“沒關系,我們請你來就是簡單做個筆錄,因為a國那邊壓得比較緊,而且你的妻子已經承認了,所有的事情都是她做的。”
謝家主聽到這句話時完全蒙了,在這之前,他正式過門的妻子還拒不承認,一直在說自己冤枉,分明是謝天佑的母親自己作死,身體又差,在保姆不知情的情況下跑出房間。
她連尚在襁褓中的謝天佑都不管,就自己發瘋跑出去,又暈倒了,最后發現已經為時晚矣。
謝父一直認為外傳的謝家活活凍死謝天佑的母親只是謠言而已。為什么呢,就算是這樣,她也不應該承認。

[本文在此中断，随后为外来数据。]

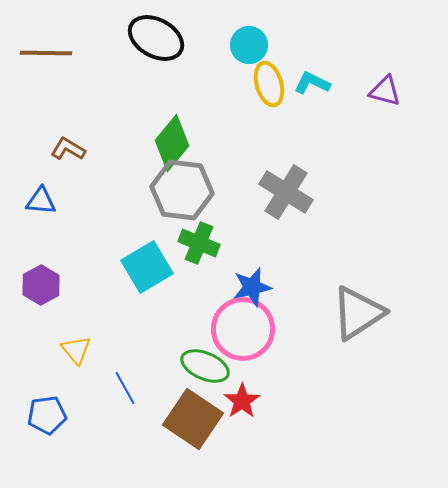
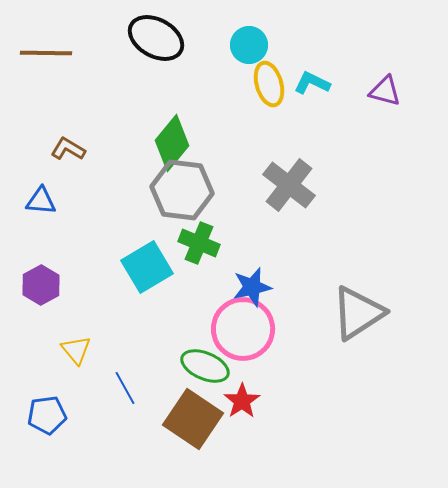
gray cross: moved 3 px right, 7 px up; rotated 6 degrees clockwise
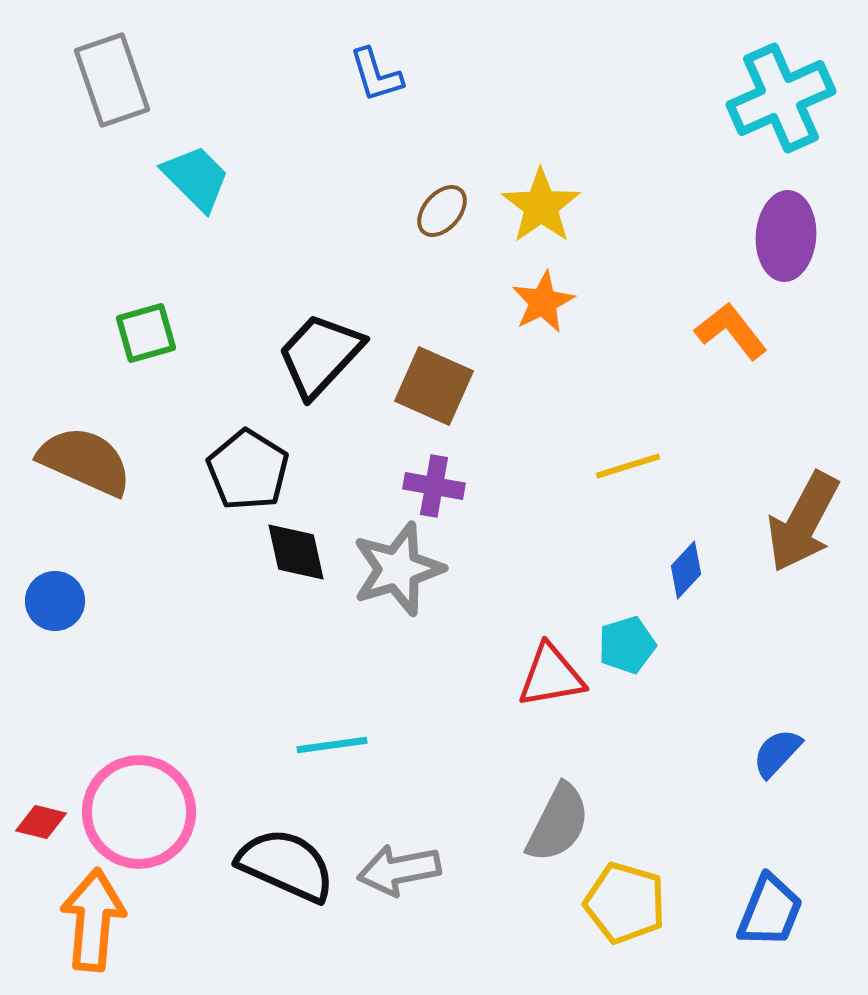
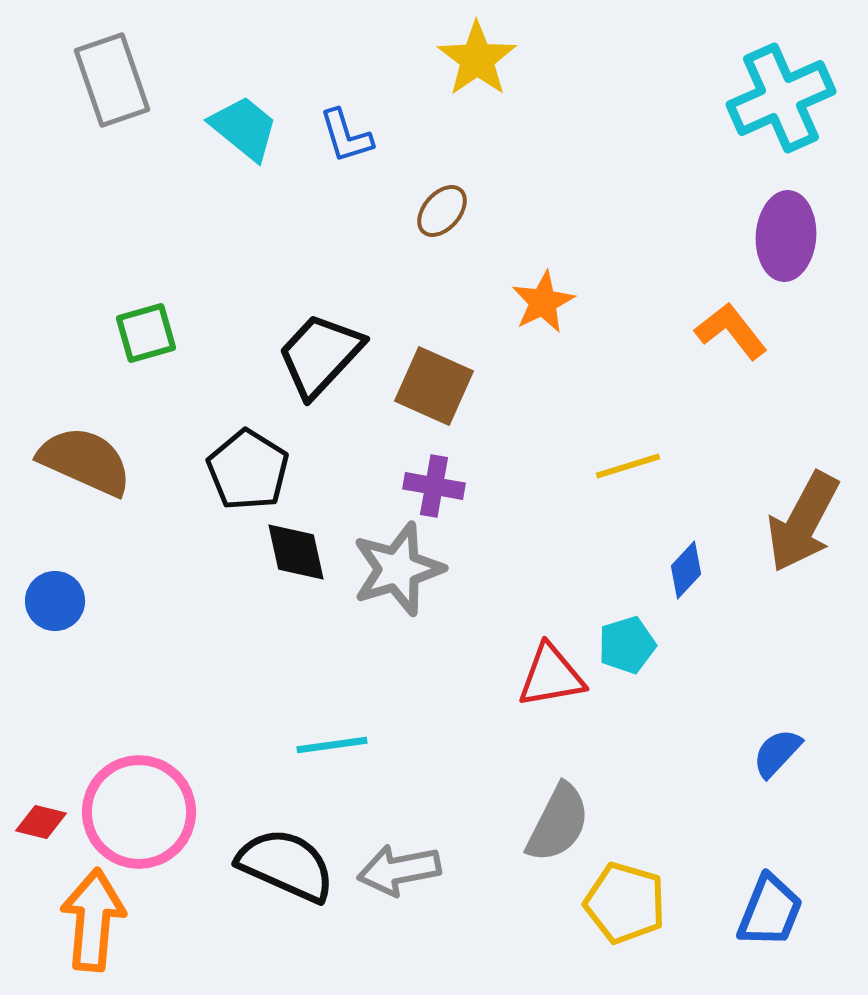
blue L-shape: moved 30 px left, 61 px down
cyan trapezoid: moved 48 px right, 50 px up; rotated 6 degrees counterclockwise
yellow star: moved 64 px left, 147 px up
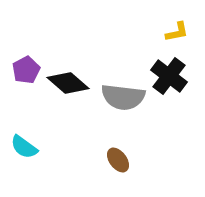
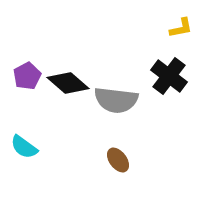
yellow L-shape: moved 4 px right, 4 px up
purple pentagon: moved 1 px right, 6 px down
gray semicircle: moved 7 px left, 3 px down
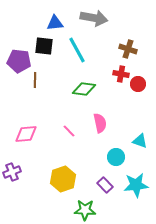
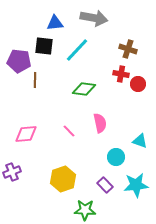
cyan line: rotated 72 degrees clockwise
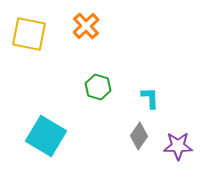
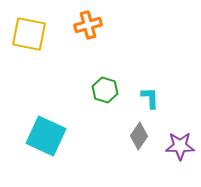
orange cross: moved 2 px right, 1 px up; rotated 28 degrees clockwise
green hexagon: moved 7 px right, 3 px down
cyan square: rotated 6 degrees counterclockwise
purple star: moved 2 px right
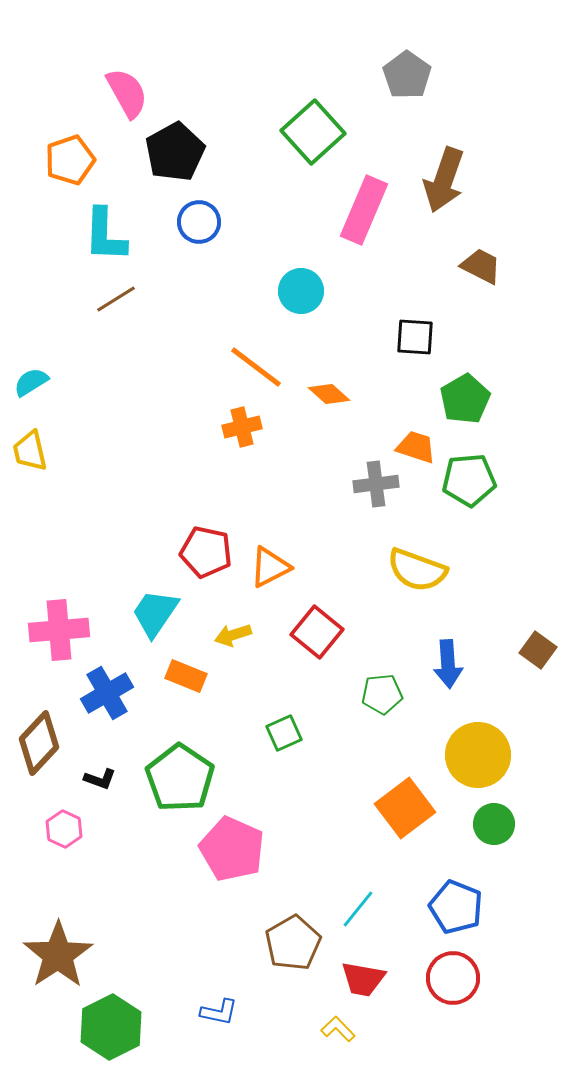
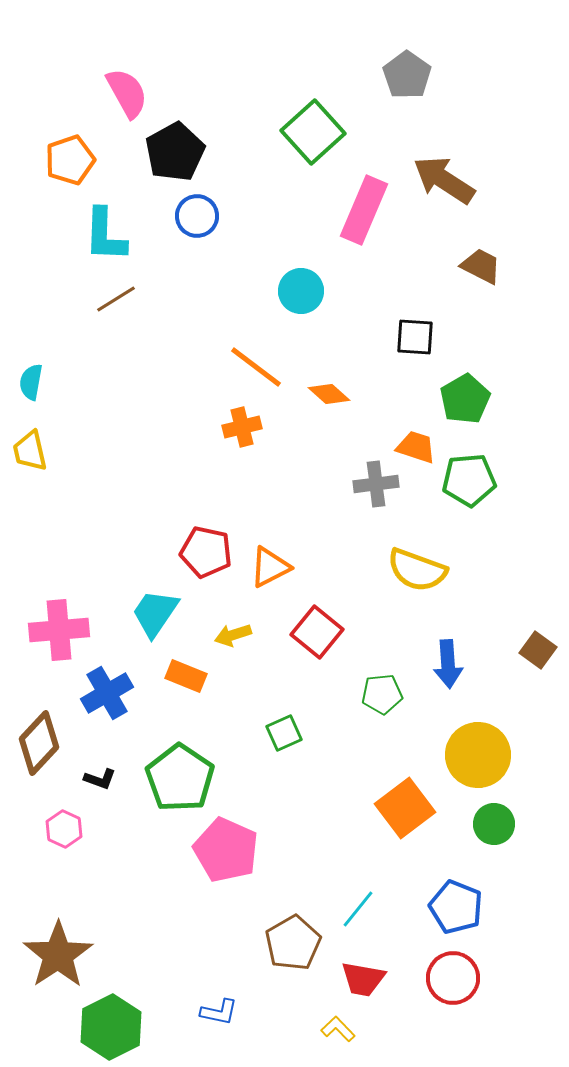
brown arrow at (444, 180): rotated 104 degrees clockwise
blue circle at (199, 222): moved 2 px left, 6 px up
cyan semicircle at (31, 382): rotated 48 degrees counterclockwise
pink pentagon at (232, 849): moved 6 px left, 1 px down
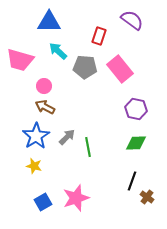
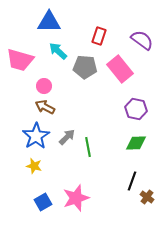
purple semicircle: moved 10 px right, 20 px down
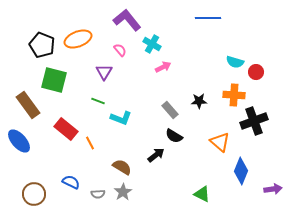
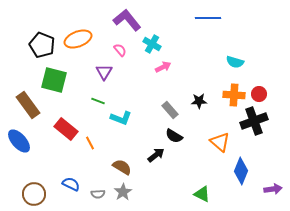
red circle: moved 3 px right, 22 px down
blue semicircle: moved 2 px down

電話已經打過去了,謝父根本沒想到這通越洋電話能夠打通,謝天佑已經接到電話,聲音很是低沉。
“喂,你好,哪位?”
謝父雙手捧著電話,從未有過的狼狽與失態,幾乎是顫抖著聲音說道:“天佑,這些年我知道是我虧待你了,但你晴姨沒有做錯啊,她沒有害過你的媽媽,所有的一切都是意外。爸爸求你了,咱們家的股市已經崩了,如果再繼續下去,我們謝家就破產了。”
百年傳承的書香世家不過是個頭銜罷了,但偏偏謝父當了真,把家里所謂的榮耀看得很重,他絕不允許謝家在他在任期間落寞了。
“天佑,你回國吧,上次你回來爸爸就和你說過了,你比你弟弟有才華有能力,你才是更適合掌管謝家的人,就連你晴姨都這樣說了呀。”
當著這么多做筆錄的工作人員面前,謝父已經不在乎面子了,能夠想象如果謝天佑現在就在謝父面前,謝父一定會跪下去求著謝天佑和梅納德家族原諒謝家。
只聽電話里謝天佑冷笑一聲。
“父親,你以為我什么都不知道嗎?”
“你讓我管理謝家,是因為謝家經營的企業在這些年已經處于劣勢,你以及你的二兒子根本就不是這塊料,就算一個健康的企業在你們手上也會出錯。市場本就不允許躺平的。你的妻子自然知道如果公司再這樣下去遲早破產,不如死馬當做活馬醫,才讓我插手管理公司。”
謝天佑冷笑,語調不帶任何感情,他就是實話實話罷了:“說白了,我就是個代管,企業名下的合法經營人仍舊是你和你家二兒子。我不過就是個工具人。另外,我從小打大你幾乎沒有管過,對你來說,我算是謝家的人嗎?”
“既然我母親家族的人找到我,愿意承認我,那么我以為這樣做沒有什么不妥當的,原本我就不是謝家人。我外公說,如果不是因為當年母親被抱走,你根本沒有幾乎沾染到母親,她也不會被害死。這筆賬,不該有我算,母親家族的人自會來找到你們謝家。”
掛完電話,謝父雙手抱住頭,幾乎已經崩潰了
他苦笑著低念:“你們謝家,你們謝家……天佑,看來你是真的不愿意做謝家人了。”
此時a國,梅納德家。
老爺子剛開完發布會,因為太過傷心,現在還在書房里安安靜靜地翻開已逝妻子的照片,睹物思人。
謝天佑和榮嚯兩人坐在沙發上,剛才謝天佑與謝父的通話,榮嚯自然也都聽到了。